There are more than eighty species of sucker fish in the world with the vast majority being in the eastern half of North America.  For eons these plentiful suckers, which are related to common minnows and carp, have been used as food by people living around the many slow moving rivers, streams, ponds and swamps from Texas north to Minnesota and eastward to and covering the entire coastal land adjacent the Atlantic Ocean.  Many, if not most, of these sucker fish are reasonably small, in the roughly four to ten inches long size range.  But a few particular ones grow considerably larger than that.  The bigmouth buffalo fish (Lctiobus cyprinellus) can reach more than four feet in length and more than fifty pounds in weight which should provide a few meals.  And since it likes to live in deep and/or shallow and unhurried waters, the huge fish was and can be, even today, easily caught with rod and reel or speared or netted.
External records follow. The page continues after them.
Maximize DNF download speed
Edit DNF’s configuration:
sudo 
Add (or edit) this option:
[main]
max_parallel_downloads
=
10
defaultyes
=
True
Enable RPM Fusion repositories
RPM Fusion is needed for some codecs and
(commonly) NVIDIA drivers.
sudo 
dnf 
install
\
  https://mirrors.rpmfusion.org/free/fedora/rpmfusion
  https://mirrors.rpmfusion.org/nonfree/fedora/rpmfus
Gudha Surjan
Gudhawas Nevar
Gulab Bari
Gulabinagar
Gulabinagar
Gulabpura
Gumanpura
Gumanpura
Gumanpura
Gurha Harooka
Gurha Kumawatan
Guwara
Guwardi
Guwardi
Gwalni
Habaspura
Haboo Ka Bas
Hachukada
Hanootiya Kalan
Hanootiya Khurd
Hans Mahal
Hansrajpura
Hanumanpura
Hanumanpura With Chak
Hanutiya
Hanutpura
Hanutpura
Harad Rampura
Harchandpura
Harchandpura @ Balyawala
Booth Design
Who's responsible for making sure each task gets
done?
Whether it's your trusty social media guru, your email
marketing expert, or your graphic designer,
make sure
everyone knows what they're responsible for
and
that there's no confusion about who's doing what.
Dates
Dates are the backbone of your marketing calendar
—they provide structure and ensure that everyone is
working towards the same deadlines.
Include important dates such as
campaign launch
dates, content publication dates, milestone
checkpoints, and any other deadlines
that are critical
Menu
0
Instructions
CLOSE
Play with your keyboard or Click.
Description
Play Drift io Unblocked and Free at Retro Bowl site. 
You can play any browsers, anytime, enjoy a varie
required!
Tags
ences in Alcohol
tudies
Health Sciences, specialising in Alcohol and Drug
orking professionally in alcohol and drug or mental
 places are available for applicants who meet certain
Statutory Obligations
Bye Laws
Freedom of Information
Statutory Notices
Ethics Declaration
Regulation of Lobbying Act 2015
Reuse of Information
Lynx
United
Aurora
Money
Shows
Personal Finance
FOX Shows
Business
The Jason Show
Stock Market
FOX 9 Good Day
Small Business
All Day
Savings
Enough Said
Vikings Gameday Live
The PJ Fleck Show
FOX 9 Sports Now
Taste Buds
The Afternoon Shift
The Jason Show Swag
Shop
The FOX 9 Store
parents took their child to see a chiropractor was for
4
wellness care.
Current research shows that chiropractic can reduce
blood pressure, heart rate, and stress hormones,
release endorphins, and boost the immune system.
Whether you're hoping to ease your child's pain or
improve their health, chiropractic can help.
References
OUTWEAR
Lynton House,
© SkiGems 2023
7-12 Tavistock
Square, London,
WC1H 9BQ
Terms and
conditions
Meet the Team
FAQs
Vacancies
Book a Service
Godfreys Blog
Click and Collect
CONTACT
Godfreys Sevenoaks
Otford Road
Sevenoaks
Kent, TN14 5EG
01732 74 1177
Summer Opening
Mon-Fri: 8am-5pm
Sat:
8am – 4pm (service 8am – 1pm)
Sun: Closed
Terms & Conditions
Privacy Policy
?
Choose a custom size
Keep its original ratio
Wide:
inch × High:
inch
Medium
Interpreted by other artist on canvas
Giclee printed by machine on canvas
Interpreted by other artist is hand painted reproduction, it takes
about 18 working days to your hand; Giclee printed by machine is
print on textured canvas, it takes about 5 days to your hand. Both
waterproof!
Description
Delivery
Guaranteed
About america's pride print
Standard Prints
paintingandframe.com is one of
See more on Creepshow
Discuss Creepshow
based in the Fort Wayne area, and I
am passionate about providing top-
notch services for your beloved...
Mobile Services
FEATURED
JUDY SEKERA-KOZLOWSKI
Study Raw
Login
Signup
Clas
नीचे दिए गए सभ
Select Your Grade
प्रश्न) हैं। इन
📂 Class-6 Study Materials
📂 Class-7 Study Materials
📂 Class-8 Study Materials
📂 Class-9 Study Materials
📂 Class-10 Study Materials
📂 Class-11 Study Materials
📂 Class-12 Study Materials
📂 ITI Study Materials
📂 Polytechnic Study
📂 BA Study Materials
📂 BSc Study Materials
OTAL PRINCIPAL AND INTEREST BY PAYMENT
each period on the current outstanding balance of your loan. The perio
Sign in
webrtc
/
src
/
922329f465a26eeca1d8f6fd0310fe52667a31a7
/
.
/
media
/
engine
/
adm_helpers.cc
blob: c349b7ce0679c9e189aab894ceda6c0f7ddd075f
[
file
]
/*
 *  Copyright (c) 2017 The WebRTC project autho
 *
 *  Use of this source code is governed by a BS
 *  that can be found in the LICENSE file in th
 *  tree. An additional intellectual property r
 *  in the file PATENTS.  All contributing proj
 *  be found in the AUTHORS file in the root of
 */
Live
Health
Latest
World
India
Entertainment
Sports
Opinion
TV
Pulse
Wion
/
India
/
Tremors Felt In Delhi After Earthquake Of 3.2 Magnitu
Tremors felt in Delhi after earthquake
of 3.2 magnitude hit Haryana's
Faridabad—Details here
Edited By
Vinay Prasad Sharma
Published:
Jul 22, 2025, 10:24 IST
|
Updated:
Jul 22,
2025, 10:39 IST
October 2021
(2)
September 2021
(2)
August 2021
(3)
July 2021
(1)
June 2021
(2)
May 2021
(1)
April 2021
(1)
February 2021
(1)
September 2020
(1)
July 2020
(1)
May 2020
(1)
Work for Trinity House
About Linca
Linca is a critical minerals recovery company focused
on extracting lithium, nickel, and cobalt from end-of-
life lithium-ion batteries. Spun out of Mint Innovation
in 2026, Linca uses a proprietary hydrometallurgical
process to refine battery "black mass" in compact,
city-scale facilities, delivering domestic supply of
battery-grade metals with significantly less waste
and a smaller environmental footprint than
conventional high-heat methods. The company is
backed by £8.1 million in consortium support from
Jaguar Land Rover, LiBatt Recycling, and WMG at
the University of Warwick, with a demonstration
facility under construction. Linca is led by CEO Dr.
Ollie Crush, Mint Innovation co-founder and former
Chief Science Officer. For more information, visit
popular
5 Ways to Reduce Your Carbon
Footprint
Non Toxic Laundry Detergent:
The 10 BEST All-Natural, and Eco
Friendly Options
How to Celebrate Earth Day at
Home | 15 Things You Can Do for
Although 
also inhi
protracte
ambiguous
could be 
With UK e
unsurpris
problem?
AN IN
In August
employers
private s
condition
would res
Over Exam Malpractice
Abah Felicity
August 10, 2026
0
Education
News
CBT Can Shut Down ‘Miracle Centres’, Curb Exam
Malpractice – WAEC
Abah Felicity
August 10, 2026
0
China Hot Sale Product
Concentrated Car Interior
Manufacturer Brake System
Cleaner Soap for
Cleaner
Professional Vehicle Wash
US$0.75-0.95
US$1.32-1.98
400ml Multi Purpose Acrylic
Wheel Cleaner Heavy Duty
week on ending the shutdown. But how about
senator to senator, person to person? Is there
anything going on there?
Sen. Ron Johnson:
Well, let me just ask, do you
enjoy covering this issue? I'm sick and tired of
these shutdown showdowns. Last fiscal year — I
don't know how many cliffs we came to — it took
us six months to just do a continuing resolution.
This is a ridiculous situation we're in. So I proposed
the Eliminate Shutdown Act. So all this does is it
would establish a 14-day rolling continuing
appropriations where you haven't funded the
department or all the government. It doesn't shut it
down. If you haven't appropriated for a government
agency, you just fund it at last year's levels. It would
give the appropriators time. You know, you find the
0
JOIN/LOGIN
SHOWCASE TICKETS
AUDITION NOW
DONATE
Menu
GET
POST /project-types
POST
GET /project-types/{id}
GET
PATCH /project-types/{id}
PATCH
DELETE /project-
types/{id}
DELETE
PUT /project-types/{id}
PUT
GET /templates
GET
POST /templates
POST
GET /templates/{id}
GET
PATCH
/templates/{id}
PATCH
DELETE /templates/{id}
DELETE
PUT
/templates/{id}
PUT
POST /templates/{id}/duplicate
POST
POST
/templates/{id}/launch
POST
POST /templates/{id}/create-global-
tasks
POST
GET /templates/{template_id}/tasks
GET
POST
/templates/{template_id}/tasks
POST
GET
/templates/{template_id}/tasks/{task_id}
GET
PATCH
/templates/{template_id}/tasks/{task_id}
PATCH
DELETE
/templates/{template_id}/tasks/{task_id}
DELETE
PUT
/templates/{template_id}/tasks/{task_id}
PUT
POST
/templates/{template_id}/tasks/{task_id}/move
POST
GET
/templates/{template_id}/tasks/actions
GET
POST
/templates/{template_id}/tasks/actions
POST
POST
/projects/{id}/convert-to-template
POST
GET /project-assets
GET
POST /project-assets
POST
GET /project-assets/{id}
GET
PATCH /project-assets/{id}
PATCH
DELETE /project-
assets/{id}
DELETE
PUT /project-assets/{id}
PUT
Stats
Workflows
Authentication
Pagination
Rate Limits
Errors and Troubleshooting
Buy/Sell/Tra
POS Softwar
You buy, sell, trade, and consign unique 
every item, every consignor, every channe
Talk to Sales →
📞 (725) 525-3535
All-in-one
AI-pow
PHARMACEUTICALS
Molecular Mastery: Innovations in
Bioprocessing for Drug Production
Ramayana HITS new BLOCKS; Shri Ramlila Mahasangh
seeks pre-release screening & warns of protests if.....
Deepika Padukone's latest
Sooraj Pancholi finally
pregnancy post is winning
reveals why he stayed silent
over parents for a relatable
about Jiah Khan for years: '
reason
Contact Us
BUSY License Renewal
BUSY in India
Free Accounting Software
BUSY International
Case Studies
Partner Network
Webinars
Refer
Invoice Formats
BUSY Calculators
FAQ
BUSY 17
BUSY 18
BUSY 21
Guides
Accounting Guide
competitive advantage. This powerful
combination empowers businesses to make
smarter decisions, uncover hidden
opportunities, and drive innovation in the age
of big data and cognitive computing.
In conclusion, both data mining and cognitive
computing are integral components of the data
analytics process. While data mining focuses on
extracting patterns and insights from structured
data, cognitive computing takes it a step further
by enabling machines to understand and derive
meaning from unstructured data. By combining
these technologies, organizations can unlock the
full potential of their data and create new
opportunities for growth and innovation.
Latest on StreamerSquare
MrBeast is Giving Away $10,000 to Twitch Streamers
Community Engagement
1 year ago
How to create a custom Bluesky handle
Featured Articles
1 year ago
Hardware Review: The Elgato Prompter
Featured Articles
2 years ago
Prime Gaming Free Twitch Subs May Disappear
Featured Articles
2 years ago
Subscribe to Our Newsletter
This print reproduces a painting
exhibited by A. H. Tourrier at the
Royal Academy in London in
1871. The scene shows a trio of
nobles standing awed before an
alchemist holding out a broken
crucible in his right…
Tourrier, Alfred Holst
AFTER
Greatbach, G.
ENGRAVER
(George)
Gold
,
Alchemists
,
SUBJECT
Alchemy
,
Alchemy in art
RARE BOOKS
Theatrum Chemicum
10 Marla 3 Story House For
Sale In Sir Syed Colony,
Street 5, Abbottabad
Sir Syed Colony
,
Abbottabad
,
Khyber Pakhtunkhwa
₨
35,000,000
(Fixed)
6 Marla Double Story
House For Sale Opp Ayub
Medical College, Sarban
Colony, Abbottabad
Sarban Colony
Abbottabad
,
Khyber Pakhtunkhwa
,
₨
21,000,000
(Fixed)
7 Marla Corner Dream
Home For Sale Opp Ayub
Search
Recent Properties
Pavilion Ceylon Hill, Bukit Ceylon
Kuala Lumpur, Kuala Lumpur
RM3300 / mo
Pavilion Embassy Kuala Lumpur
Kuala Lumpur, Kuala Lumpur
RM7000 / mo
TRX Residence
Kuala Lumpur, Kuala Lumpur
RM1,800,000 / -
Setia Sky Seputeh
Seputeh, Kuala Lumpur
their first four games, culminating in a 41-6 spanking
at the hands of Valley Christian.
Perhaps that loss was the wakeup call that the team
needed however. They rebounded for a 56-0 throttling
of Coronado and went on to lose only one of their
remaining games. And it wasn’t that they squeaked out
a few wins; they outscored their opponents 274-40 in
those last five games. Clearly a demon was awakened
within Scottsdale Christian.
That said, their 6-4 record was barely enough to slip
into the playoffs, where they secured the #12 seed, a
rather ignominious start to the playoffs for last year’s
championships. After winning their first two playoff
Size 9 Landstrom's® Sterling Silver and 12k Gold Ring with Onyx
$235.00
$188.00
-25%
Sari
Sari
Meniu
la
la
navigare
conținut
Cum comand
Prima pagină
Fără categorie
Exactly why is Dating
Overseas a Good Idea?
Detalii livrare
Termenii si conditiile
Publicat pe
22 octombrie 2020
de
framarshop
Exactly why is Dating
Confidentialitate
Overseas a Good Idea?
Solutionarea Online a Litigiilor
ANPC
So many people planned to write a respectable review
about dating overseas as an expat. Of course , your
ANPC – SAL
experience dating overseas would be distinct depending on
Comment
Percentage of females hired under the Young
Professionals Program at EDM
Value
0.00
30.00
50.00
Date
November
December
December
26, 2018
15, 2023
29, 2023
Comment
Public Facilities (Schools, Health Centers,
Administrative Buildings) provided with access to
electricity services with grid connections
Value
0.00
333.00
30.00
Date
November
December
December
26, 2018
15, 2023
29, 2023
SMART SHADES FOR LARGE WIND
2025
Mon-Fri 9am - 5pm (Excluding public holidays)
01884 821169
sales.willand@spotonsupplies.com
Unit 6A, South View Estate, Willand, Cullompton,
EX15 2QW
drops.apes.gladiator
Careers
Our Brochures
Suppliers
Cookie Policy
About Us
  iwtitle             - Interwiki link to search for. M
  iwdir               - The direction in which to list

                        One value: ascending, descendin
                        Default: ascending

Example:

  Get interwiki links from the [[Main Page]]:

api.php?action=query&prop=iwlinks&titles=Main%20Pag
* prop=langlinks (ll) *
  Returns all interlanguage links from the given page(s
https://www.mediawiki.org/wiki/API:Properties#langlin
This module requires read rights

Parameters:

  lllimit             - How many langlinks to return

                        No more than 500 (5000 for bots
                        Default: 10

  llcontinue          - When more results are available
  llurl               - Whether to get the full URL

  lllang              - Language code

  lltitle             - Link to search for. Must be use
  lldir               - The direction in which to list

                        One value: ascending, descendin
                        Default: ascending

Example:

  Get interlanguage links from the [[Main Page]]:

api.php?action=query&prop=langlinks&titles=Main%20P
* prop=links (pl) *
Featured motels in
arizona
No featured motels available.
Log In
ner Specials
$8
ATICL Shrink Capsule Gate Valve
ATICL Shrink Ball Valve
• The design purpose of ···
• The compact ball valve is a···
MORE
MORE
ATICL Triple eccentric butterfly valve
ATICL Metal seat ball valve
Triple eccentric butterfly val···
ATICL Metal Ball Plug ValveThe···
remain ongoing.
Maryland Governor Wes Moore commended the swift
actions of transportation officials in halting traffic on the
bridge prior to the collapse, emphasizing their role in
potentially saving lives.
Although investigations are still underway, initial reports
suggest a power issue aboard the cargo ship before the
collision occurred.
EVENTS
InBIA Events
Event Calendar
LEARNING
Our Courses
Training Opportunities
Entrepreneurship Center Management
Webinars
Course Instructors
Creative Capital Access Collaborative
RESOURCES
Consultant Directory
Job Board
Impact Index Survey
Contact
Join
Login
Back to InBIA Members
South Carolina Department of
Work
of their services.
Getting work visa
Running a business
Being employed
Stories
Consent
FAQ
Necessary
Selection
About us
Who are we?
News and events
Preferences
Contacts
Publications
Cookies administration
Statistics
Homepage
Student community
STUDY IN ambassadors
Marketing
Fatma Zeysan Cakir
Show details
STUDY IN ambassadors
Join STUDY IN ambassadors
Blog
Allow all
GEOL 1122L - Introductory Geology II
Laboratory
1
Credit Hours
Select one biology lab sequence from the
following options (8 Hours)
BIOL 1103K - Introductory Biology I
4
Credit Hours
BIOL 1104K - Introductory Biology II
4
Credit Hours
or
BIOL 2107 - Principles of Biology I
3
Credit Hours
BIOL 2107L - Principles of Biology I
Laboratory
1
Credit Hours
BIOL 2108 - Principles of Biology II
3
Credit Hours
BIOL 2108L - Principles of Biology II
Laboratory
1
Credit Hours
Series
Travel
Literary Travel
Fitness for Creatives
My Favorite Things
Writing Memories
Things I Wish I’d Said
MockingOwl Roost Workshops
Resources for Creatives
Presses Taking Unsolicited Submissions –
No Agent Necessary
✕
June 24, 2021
This large member of the sucker family also goes by such regional names as roundhead, redhead buffalo, Bernard buffalo and gourd head.  Today it certainly lives in the Mississippi River near the location of the ancient Campbell Site and is eaten as voraciously in our times as it was, by the natives, a few hundred years ago.

 

The American Indians, living along the Mississippi River during the period of time called the Southeastern Ceremonial Complex or AD 1000 to 1700, were among the finest pottery makers to have ever lived in North America.  Probably most of the vessels made by these artisans were plain utilitarian cooking and eating pots but some were realistic and as well as stylized copies of native plants, animals and even humans.  Various town site pottery craftsmen in the lower Mississippi River alluvial plains and surrounding areas are known to have produced particular styles and types of pottery vessels.  The Campbell Site potters were renowned for creating many types of vessels one of which has become known as the Campbell Buffalo Fish bowl.

 

The ceramic effigies of these aquatic animals are usually in the form of a shallow bowl.  The shell tempered earthenware clearly portrays a water living creature with the typical fish-like head, tail and fins.  But what fish?  A careful study of these vessels will easily show that the beings being portrayed are of the bigmouth buffalo fish species.  The bulging lips in the top front of the head, the obvious gill slits, the large round eyes and the rounded body, portrayed by the bowl itself, are certainly realistic copies of this large sucker.  The long tail and well sculpted fins are often incised to simulate the bones and markings of the actual fish.  Often the upper edges of these bowls are clearly marked with punctations in the manner known as a pie-crust rim.   These effigy pots were normally left in their natural grey and highly burnished coloring that is known as Bell Plain greyware but some have been found that were coated with a thin red clay paint slip before the pottery was fired. The vessels are often somewhat ovoid in shape as one looks down into the bowl and are usually in the size range of being eight to ten inches across.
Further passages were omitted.